P-zombies, or philosophical zombies, are indistinguishable from normal people but lack conscious experience.  (See Wikipedia.) I know I am conscious, so I know I am not a p-zombie. But I don't know about you, whoever you are. Not just because I may not know you. It's definitional. P-zombies are indistinguishable.

In computer gaming some characters are controlled by real people and some are run by the game's software. They're Non-Player Characters, or NPCs. NPCs are not p-zombies because they are distinguishable from human beings. Not easily distinguishable, if programmed well, but still distinguishable.

When I was in my teens and twenties I developed a theory: that were two kinds of people, real ones and not real ones. I was a real person, of course. Not real people seemed just like real people, but they were different. They did not have feelings the way that I did. They were not conscious the way that I was. I would not have considered them p-zombies, had I known the term, because I could distinguish them. I might, had I known the term, called them NPCs.

So I will now. In this game of life there are players and there are NPCs.

I could only tell the difference between an NPC and a real person face to face, when our eyes met. I felt a sense of connection with a real person. "I know you" might be the feeling reduced to words. With NPCs no connection. Nothing. How could there be a connection. They weren't real people.

The only distinguishing characteristic was my sense of connection. Some NPCs were smarter, wittier than more interesting than some real people. The only difference was my perception: they were not real.

Yesterday MikeSim 73.0 and maybe I wrote a post speculating whether free will existed or not. Today, back to free will and its implications

P-zombies and NPCs do not have consciousness, so they can't have free will.

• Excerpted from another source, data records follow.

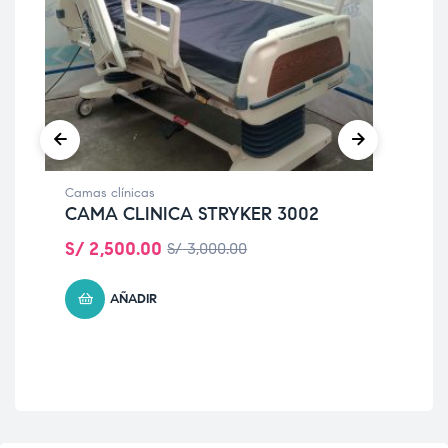
Camas clínicas
Mon
CAMA CLINICA STRYKER 3002
MO
S/
2,500.00
S/
S/
3,000.00
AÑADIR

That leaves the rest of us.

Consciousness is necessary for having free will. Having free will is necessary for exercising it. But having it does not mean you exercise it. I think that I might have free will. I know that most of the time I don't exercise it.

To make the distinctions clearer, let's consider the following set of mental states, as I perceive them. Maybe yours are the same. Maybe different.

In the default state I do not "stop to think" or "pause and reflect." I perceive and I acts without even being aware that I am perceiving and acting. This is my "non-awake" state. Most of this post is written in that state. Either I (by free will) or my conditioning has started me writing. And then the words appear. From time to time I wake up and watch them appear. And from time to time either I, or my conditioning, decides to change something. Eventually it gets completed.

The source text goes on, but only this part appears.